Suriname Herald sprak met verkoopster Julia Kallendorf, die etenswaren en drankjes verkoopt aan de Waterkant. Volgens haar gaat het niet goed in het land. “Alles is zo duur geworden. Ik kom helemaal niet rond met wat ik verdien. Het geld is op voordat je het weet. Een SRD 2000 is nu bijna niets, je kunt er bijna niets meer mee kopen. Er moet een andere wind gaan waaien in ons land. Deze regering doet het helemaal niet goed,” vindt Kallendorf.
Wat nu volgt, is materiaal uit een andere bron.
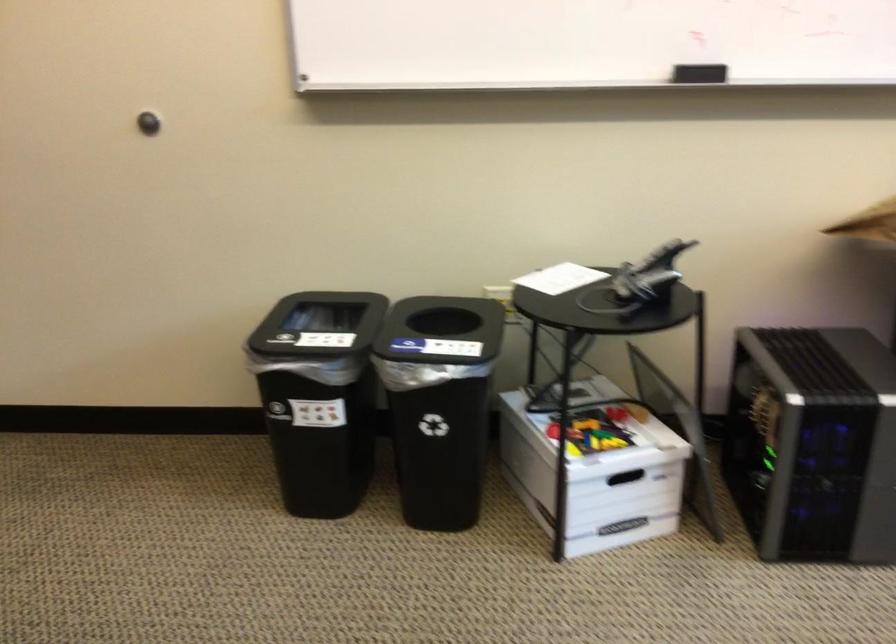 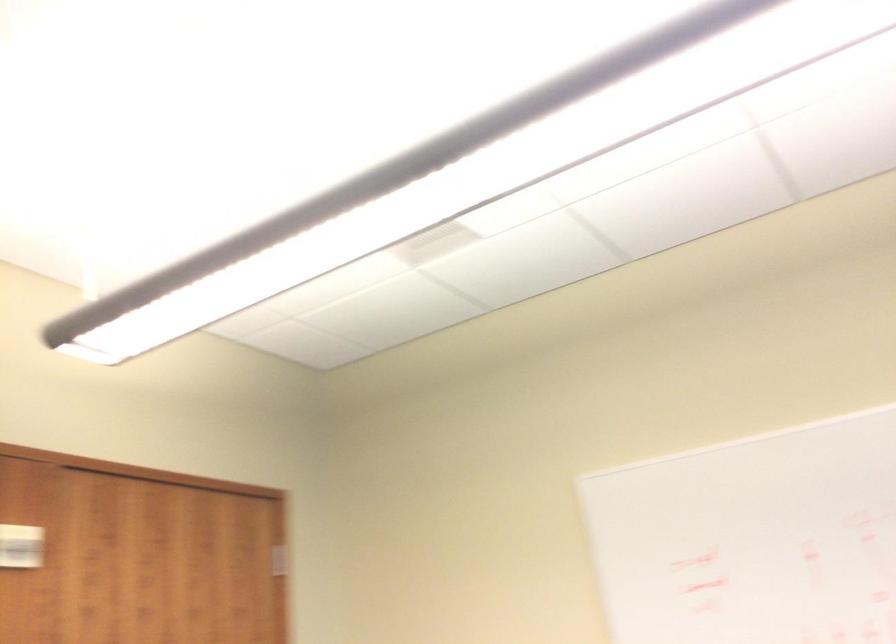 The images are taken continuously from a first-person perspective. In which direction is your viewpoint rotating?

The camera rotated toward left-up. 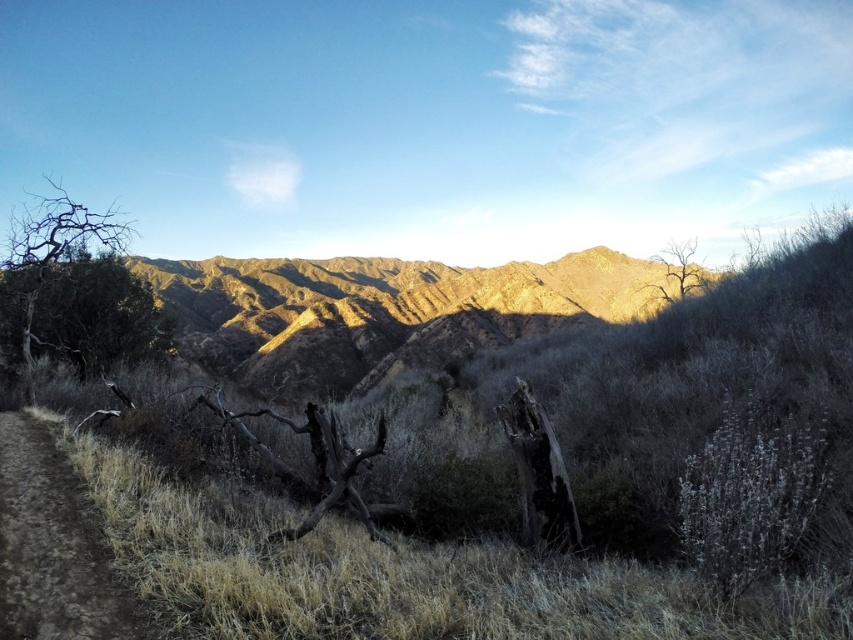 Question: Does brown dirt track at lower left appear on the left side of bare wood tree at left?

Choices:
 (A) yes
 (B) no

Answer: (B)

Question: Which of the following is the closest to the observer?

Choices:
 (A) (231, 284)
 (B) (82, 317)
 (C) (3, 561)
 (D) (660, 289)

Answer: (C)

Question: Which of these objects is positioned closest to the bare wood tree at left?

Choices:
 (A) brown dirt track at lower left
 (B) brown rocky mountain range at center

Answer: (A)

Question: Which point is closer to the camera taking this photo?

Choices:
 (A) (25, 506)
 (B) (682, 250)

Answer: (A)

Question: Can you confirm if bare wood tree at left is bigger than bare wood tree at upper right?

Choices:
 (A) yes
 (B) no

Answer: (B)

Question: From the image, what is the correct spatial relationship of brown dirt track at lower left in relation to bare wood tree at left?

Choices:
 (A) right
 (B) left

Answer: (A)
Voor Walter Roseval is 25 november een bijzondere dag, daarom kiest hij ervoor om op deze dag bijzondere plekken te bezoeken. Gisteren was dat ook het geval, hij koos ervoor om een kijkje te nemen bij het standbeeld van Kwakoe en legde ook een bloemetje. “Ik had ook bloemen gelegd op deze plek als jongeman en vertrok daarna naar Nederland,” gaf hij aan.
De reden waarom ik voor Kwakoe koos, is omdat ik de kunstenaar Klas zag knutselen met dit beeld en het werd in 1963 een standbeeld, zegt Walter Roseval. Vandaag de dag wordt Kwaku dagelijks genoemd. Hij trok daarna door naar de binnenstad. Roseval viel het op dat veel minder mensen in de binnenstad waren.
“De mensen hebben de afgelopen jaren veel meegemaakt en hebben daarom een keuze gemaakt of ze de 48e Staatkundige Onafhankelijkheid van ons land gaan vieren of niet. Het hangt af van verschillende factoren,” merkte hij op met een schaafijs in de hand.
Cynthia Munrou ziet 25 november als een onvergetelijke dag. “Onafhankelijkheid is zelfstandig zijn. Het lukt niet altijd als je zelfstandig gaat wonen, en dat zien we ook met ons land. Heel veel dingen zijn veranderd; het is niet meer als vroeger,” haalt Munrou aan.